6h50 : La radio s'allume sur RTL2 (oui, un peu avant 7h00, le temps d'émerger un peu pour pouvoir écouter les infos de 7h). Bien évidemment, les quelques accords de U2 ne parviennent pas à maintenir le lève-tard éveillé assez longtemps pour qu'il puisse écouter les infos. Terrible événement, le lève-tard se rendort très rapidement.

7h05 : Le portable sonne. Eh oui, le lève-tard est un spécimen très intelligent qui sait s'adapter à son environnement. En effet, par expérience le lève-tard sait pertinemment qu'une seule sonnerie est tout bonnement inutile. C'est ainsi qu'il a programmé son portable pour sonner toutes les 3 minutes pendant une demi-heure afin de l'empêcher de se rendormir trop hâtivement ! Malheureusement, ce matin le lève-tard a des problèmes d'oreille et n'entend pas son portable qui sonne pourtant relativement fort. Il ne se réveille donc toujours pas. C'est terrible.
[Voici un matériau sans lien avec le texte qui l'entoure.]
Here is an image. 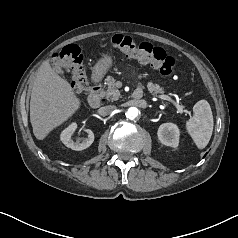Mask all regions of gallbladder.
<instances>
[{
  "instance_id": "bac80fb5",
  "label": "gallbladder",
  "mask_w": 238,
  "mask_h": 238,
  "mask_svg": "<svg viewBox=\"0 0 238 238\" xmlns=\"http://www.w3.org/2000/svg\"><path fill=\"white\" fill-rule=\"evenodd\" d=\"M54 69H55V71H56L57 73H60V74L63 73V71H62V69H61L60 67L55 66Z\"/></svg>"
}]
</instances>
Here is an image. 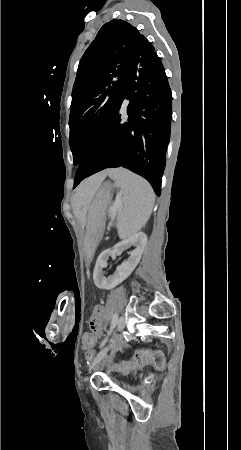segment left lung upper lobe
<instances>
[{
	"instance_id": "1",
	"label": "left lung upper lobe",
	"mask_w": 241,
	"mask_h": 450,
	"mask_svg": "<svg viewBox=\"0 0 241 450\" xmlns=\"http://www.w3.org/2000/svg\"><path fill=\"white\" fill-rule=\"evenodd\" d=\"M151 43L123 20L104 24L83 54L72 91L69 119L74 164L80 163L101 125L122 97L130 61ZM117 78V81H113Z\"/></svg>"
}]
</instances>
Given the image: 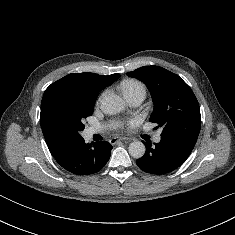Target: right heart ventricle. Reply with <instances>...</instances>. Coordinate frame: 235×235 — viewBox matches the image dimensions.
Listing matches in <instances>:
<instances>
[{"label": "right heart ventricle", "mask_w": 235, "mask_h": 235, "mask_svg": "<svg viewBox=\"0 0 235 235\" xmlns=\"http://www.w3.org/2000/svg\"><path fill=\"white\" fill-rule=\"evenodd\" d=\"M138 88L144 89L143 85L138 81L131 80V81H127L123 84L124 93L131 91V90H134V89H138Z\"/></svg>", "instance_id": "1"}]
</instances>
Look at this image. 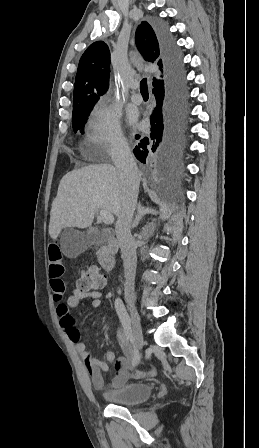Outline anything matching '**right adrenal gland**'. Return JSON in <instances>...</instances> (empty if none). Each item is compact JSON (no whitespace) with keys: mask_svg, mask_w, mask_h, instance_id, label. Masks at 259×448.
Segmentation results:
<instances>
[{"mask_svg":"<svg viewBox=\"0 0 259 448\" xmlns=\"http://www.w3.org/2000/svg\"><path fill=\"white\" fill-rule=\"evenodd\" d=\"M153 210H150V208H144V206H141V204H138L137 208V216L132 224V228H137L138 224H140L141 220H143L144 216L146 214H152Z\"/></svg>","mask_w":259,"mask_h":448,"instance_id":"right-adrenal-gland-1","label":"right adrenal gland"}]
</instances>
7h45 : Enfin le lève-tard ouvre les yeux. Pourquoi tout d'un coup il a décidé de s'extirper des bras de Morphée ? Pourquoi maintenant et pas avant ? Tant de questions sans réponses... Cela fait pourtant 10 minutes que son portable ne sonne plus, mais non, le lève-tard a décidé qu'il était désormais temps de se réveiller. Le lève-tard est un spécimen très curieux. Bref, il est 7h45 et le lève-tard prend conscience qu'il n'est pas normal d'être toujours au lit à une heure si avancée. Oh la la, le lève-tard commence à paniquer. Il a peur d'être en retard. Ni une ni deux, il se lève d'un bond (il est d'ailleurs rare de voir un lève-tard s'extirper de son lit douillet à cette vitesse !). Sans perdre une seconde, le lève-tard saute dans ses vêtements, entame une toilette rapide, fourre dans son sac de cours tout ce qui traine sur son bureau, essaie de choper de quoi manger un peu pour la récré du matin et enfourche son scooter.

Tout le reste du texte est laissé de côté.